We believe the influential owners and key management of the group realised this fact early on and instituted several deliberate actions to drive the share price of group companies above their net asset values. This includes the transactions by related parties which appear to be based on inside information and the “book-over” trades between group entities which serve no clear economic purpose.

The underlying growth rates were boosted/maintained by the group structure. As smaller companies can grow faster using these techniques, it suited management to create smaller associate companies (first Fortress, then Nepi and Rockcastle prior to their merger and finally Greenbay). As the smaller associate companies generate higher growth rates, this boosts the growth rates in the holding companies higher in the group.

In addition, inclusion in security indices can boost share prices further for several reasons. Firstly, with the emergence of index-tracking funds, inclusion in security indices create forced buyers of the stock. Secondly, some institutional investors will only invest in companies above a certain market capitalisation or with significant average volume traded per day. Finally, some institutional investors benchmark their performance against indices and cannot afford to ignore securities with large weightings in these indices. By artificially increasing the share price and volume traded in these securities, the group of companies effectively created a new group of buyers to whom they could sell their own shares at a profit.

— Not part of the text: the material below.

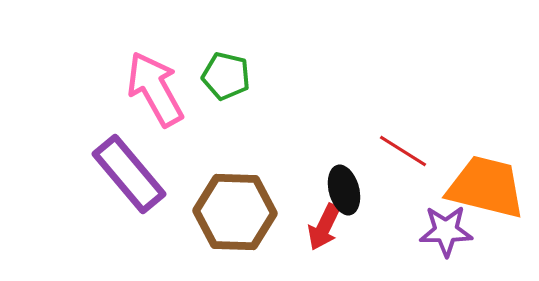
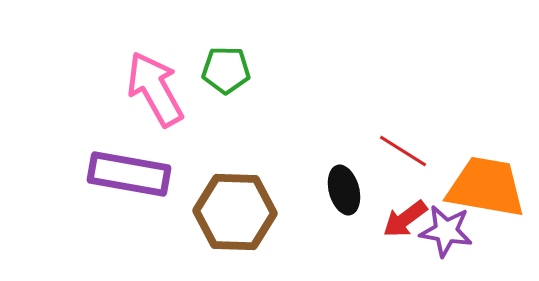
green pentagon: moved 6 px up; rotated 12 degrees counterclockwise
purple rectangle: rotated 40 degrees counterclockwise
orange trapezoid: rotated 4 degrees counterclockwise
red arrow: moved 81 px right, 8 px up; rotated 27 degrees clockwise
purple star: rotated 10 degrees clockwise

Turning to the BEE transactions, we believe the lack of consolidation of these structures is due to two reasons. Firstly, it created another set of related parties through which group share prices and volumes could be manipulated. Secondly, the group needed to avoid consolidation of these trusts at all costs. The reason is that consolidation would represent a drag on growth rates within the group, representing a headwind for the cycle to continue. By charging interest rates higher 3 than the group’s funding cost on every higher loan balances, the group could find another source of income growth (provided that the trusts were not consolidated).

Finally, we note that the interests of employees and executives are highly tied to an ever-increasing share price. Unusually, employees do not receive share options, but loans carrying interest at the cost of borrowings for the group to invest in shares.

Given the low dividend yield on the shares, the only way in which employees can ever repay these loans would be by selling shares at prices higher than those at which they bought them. This creates an incentive for employees to support key individuals in perpetuating the actions detailed above to continue to support the cycle.

In summary, we therefore believe that the exceptionally high valuation of the companies in the group arose from insider-directed and insider-related transactions in group companies’ shares to deliberately inflate share prices and volumes traded. Once this was achieved, third party investors quickly became enticed by the attractive dividend growth rates on offer and became vested in the continuation of the cycle themselves.